The 13 known species of the antechinus live mainly on the Australian mainland and on the island state of Tasmania. They have a short lifespan of only 11 months, while males usually die just after mating season. This unusual factor was what attracted scientists to study them.
As catching them isn’t easy, animal science researcher Erika Zaid and her colleagues recorded the movements and metabolic measurements of 450 of these animals, so as to study their sleep routines. They found that, on average, males sacrificed at least three hours of rest each night during the three weeks that females were in heat.

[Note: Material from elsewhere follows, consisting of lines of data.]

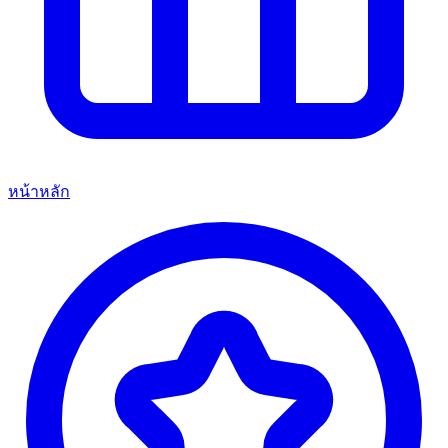
หน้าหลัก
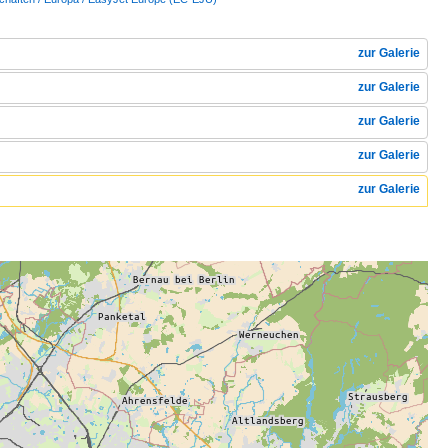
zur Galerie
zur Galerie
zur Galerie
zur Galerie
zur Galerie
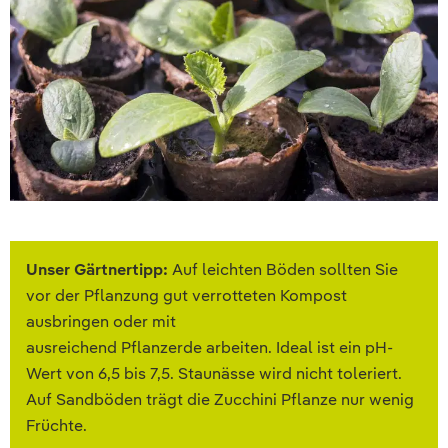
Unser Gärtnertipp:
Auf leichten Böden sollten Sie
vor der Pflanzung gut verrotteten Kompost
ausbringen oder mit
ausreichend Pflanzerde arbeiten. Ideal ist ein pH-
Wert von 6,5 bis 7,5. Staunässe wird nicht toleriert.
Auf Sandböden trägt die Zucchini Pflanze nur wenig
Früchte.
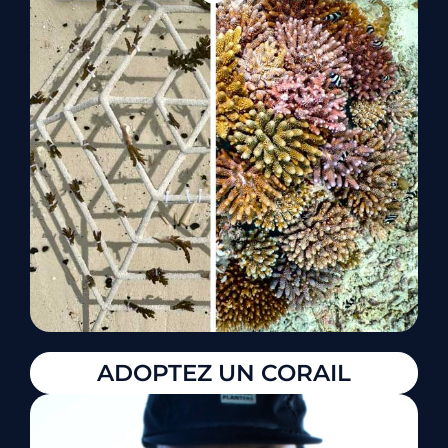
ADOPTEZ UN CORAIL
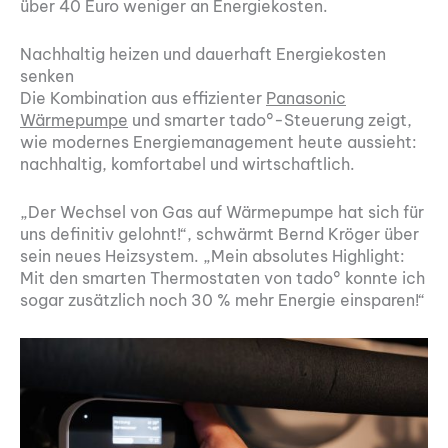
über 40 Euro weniger an Energiekosten.
Nachhaltig heizen und dauerhaft Energiekosten
senken
Die Kombination aus effizienter
Panasonic
Wärmepumpe
und smarter tado°-Steuerung zeigt,
wie modernes Energiemanagement heute aussieht:
nachhaltig, komfortabel und wirtschaftlich.
„Der Wechsel von Gas auf Wärmepumpe hat sich für
uns definitiv gelohnt!“, schwärmt Bernd Kröger über
sein neues Heizsystem. „Mein absolutes Highlight:
Mit den smarten Thermostaten von tado° konnte ich
sogar zusätzlich noch 30 % mehr Energie einsparen!“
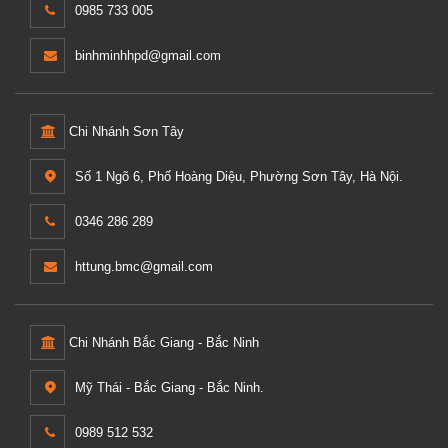
0985 733 005
binhminhhpd@gmail.com
Chi Nhánh Sơn Tây
Số 1 Ngõ 6, Phố Hoàng Diệu, Phường Sơn Tây, Hà Nội.
0346 286 289
httung.bmc@gmail.com
Chi Nhánh Bắc Giang - Bắc Ninh
Mỹ Thái - Bắc Giang - Bắc Ninh.
0989 512 532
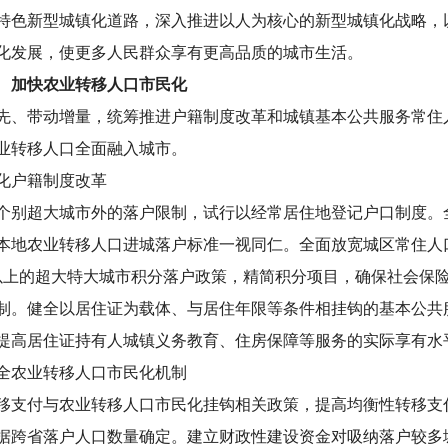
特色新型城镇化道路，深入推进以人为核心的新型城镇化战略，
化发展，使更多人民群众享有更高品质的城市生活。
 加快农业转移人口市民化
先、带动增量，统筹推进户籍制度改革和城镇基本公共服务常住
业转移人口全面融入城市。
化户籍制度改革
个别超大城市外的落户限制，试行以经常居住地登记户口制度。
本地农业转移人口进城落户标准一视同仁。全面放宽城区常住人口3
万以上的超大特大城市积分落户政策，精简积分项目，确保社会保
制。健全以居住证为载体、与居住年限等条件相挂钩的基本公共
提高居住证持有人城镇义务教育、住房保障等服务的实际享有水
全农业转移人口市民化机制
移支付与农业转移人口市民化挂钩相关政策，提高均衡性转移支
据跨省落户人口数量确定。建立财政性建设资金对吸纳落户较多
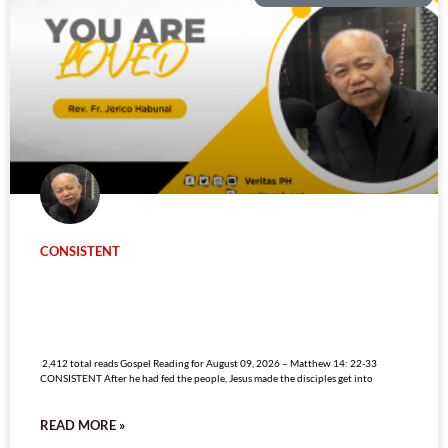
CONSISTENT
2,412 total reads
2,412 total reads Gospel Reading for August 09, 2026 – Matthew 14: 22-33
CONSISTENT After he had fed the people, Jesus made the disciples get into
READ MORE »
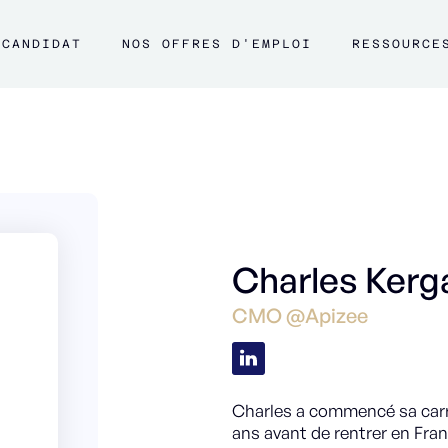
CANDIDAT
NOS OFFRES D'EMPLOI
RESSOURCE
Charles Kerg
CMO @Apizee
Charles a commencé sa carri
ans avant de rentrer en Fran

Zaid explains that the urgency of male antechinuses lies in the fact that they’re semelparous — that is, they reproduce only once in their lives. On the contrary, females live twice as long and have more opportunities to reproduce. This means that they don’t want to waste time sleeping and copulating for 12 or 14 hours. They don’t need to look for a mate, nor do they need to store sperm from multiple males. If a female stops sleeping, it’s because of the male harassment she suffers from during the mating season.
To ensure their reproductive success in the sperm contest, males also compete with each other physically, to access as many females as possible. Those who sleep less will be more successful. According to experts, sleep reduction could be adaptive when the need to reproduce “is extreme.”
Death from too much sex?
There are three things that all animals must do: eat, avoid being eaten and reproduce. The ability to meet these goals depends on the amount of sleep one gets, as the functions that rest provides cannot be circumvented. There’s no animal that stops sleeping completely, but there are some — such as the antechinus — that prefer to ensure reproductive success rather than restfulness. The most extreme case is that of the male pectoral sandpiper (a small, migratory bird), which spends up to 15 days without sleeping, also to copulate with as many females as possible.

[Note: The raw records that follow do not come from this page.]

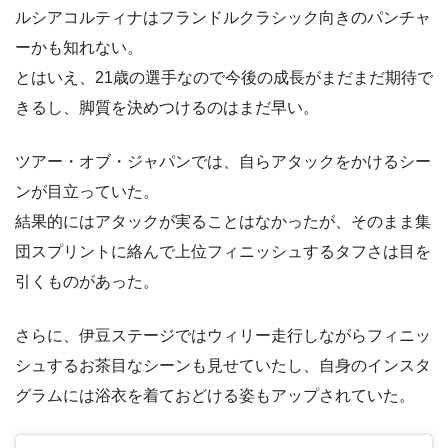
ルシアコルティナはフランドルクラシック向きのパンチャ
ーかも知れない。
とはいえ、21歳の選手なので今後の成長がまだまだ期待で
きるし、脚質を決めつけるのはまだ早い。
ツアー・オブ・ジャパンでは、自らアタックをかけるシー
ンが目立っていた。
結果的にはアタックが実ることはなかったが、そのまま集
団スプリントに絡んで上位フィニッシュするタフさは目を
引くものがあった。
さらに、伊豆ステージではウィリー走行しながらフィニッ
シュするお茶目なシーンも見せていたし、自身のインスタ
グラムには浴衣を着ておどける姿もアップされていた。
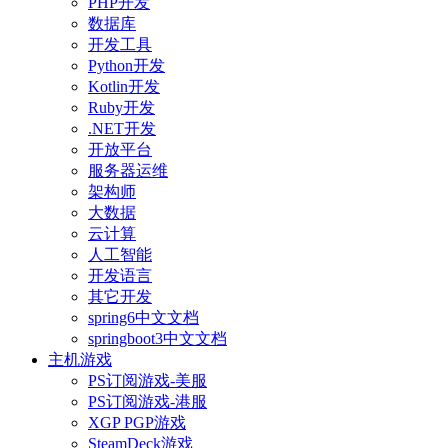
PHP开发
数据库
开发工具
Python开发
Kotlin开发
Ruby开发
.NET开发
开放平台
服务器运维
架构师
大数据
云计算
人工智能
开发语言
其它开发
spring6中文文档
springboot3中文文档
主机游戏
PS订阅游戏-美服
PS订阅游戏-港服
XGP PGP游戏
SteamDeck游戏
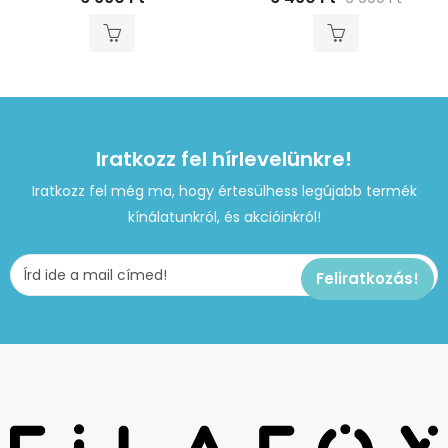
Iratkozz fel hírlevelünkre!
Iratkozz fel még ma, hogy értesülhess legújabb termék
kínálatunkról, és akcióinkról!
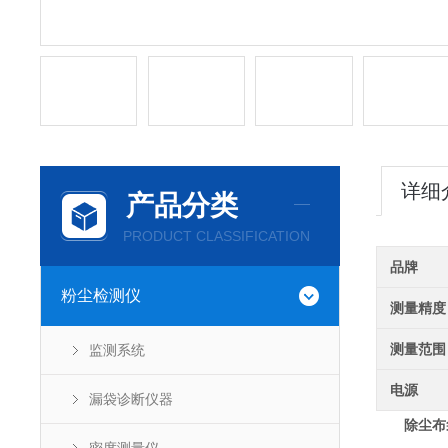
详细
产品分类
PRODUCT CLASSIFICATION
品牌
粉尘检测仪
测量精度
测量范围
监测系统
电源
漏袋诊断仪器
除尘布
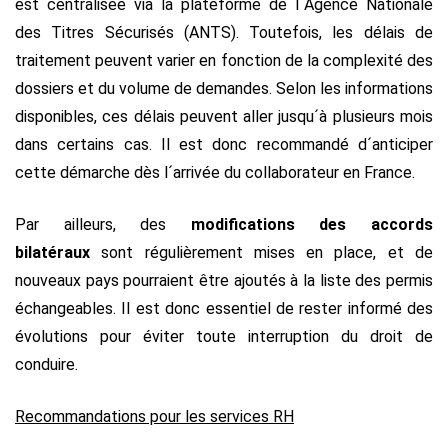
est centralisée via la plateforme de l´Agence Nationale
des Titres Sécurisés (ANTS). Toutefois, les délais de
traitement peuvent varier en fonction de la complexité des
dossiers et du volume de demandes. Selon les informations
disponibles, ces délais peuvent aller jusqu´à plusieurs mois
dans certains cas. Il est donc recommandé d´anticiper
cette démarche dès l´arrivée du collaborateur en France.
Par ailleurs, des
modifications des accords
bilatéraux
sont régulièrement mises en place, et de
nouveaux pays pourraient être ajoutés à la liste des permis
échangeables. Il est donc essentiel de rester informé des
évolutions pour éviter toute interruption du droit de
conduire.
Recommandations pour les services RH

Lack of sleep, however, takes its toll. After the mating season, male antechinuses develop skin lesions, fur loss and decreased performance while awake, “an effect that worsens night after night,” Zaid emphasizes. Other previous research has proposed that these marsupials live short lives precisely because of this lack of sleep, in what they call “reproductive suicide.” But after this experiment, Zaid’s team doesn’t completely agree about this: “Eight out of 10 survived beyond the mating season, [while] the two who died synchronously were not the ones who slept the least,” the authors say.
Researchers want to learn more about how antechinuses handle sleep loss, which reaches a level that would cause human beings to act as if they were legally intoxicated. “Are [they extremely] committed, so they just keep going?” the researchers ask. “Or are they simply resistant to the negative effects of sleep [deprivation]?”

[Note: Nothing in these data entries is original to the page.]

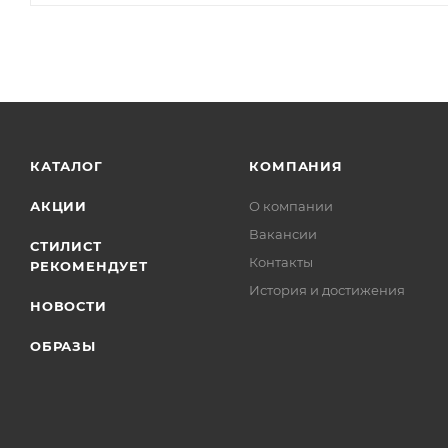
КАТАЛОГ
КОМПАНИЯ
АКЦИИ
О компании
Вакансии
СТИЛИСТ
Контакты
РЕКОМЕНДУЕТ
История и достижения
НОВОСТИ
ОБРАЗЫ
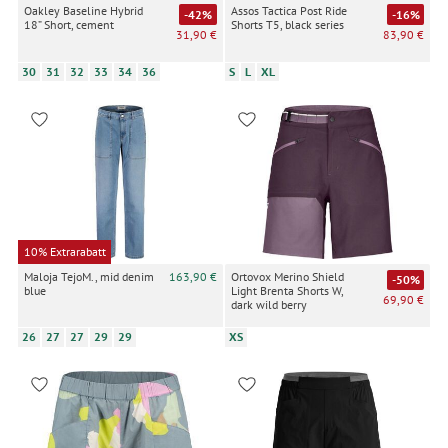
Oakley Baseline Hybrid
Assos Tactica Post Ride
-42%
-16%
18” Short, cement
Shorts T5, black series
31,90 €
83,90 €
30
31
32
33
34
36
S
L
XL
10% Extrarabatt
Maloja TejoM., mid denim
163,90 €
Ortovox Merino Shield
-50%
blue
Light Brenta Shorts W,
69,90 €
dark wild berry
26
27
27
29
29
XS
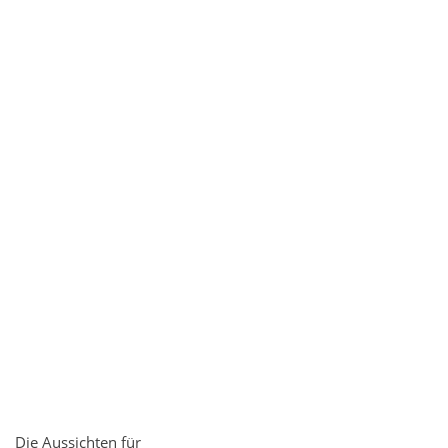
Die Aussichten für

Unfortunately, after all this effort, the offspring of these marsupials don’t have it so easy. Females are capable of giving birth to up to 18 babies, but since they only have six teats to feed them, only a third of them survive.
Antechinuses aren’t listed as an endangered species, but habitat loss due to human development certainly represents a threat to their survival. The authors of the study warn that it’s very difficult to catch specimens, meaning that the number of animals present in nature today “isn’t close to what was recorded in the 1970s.”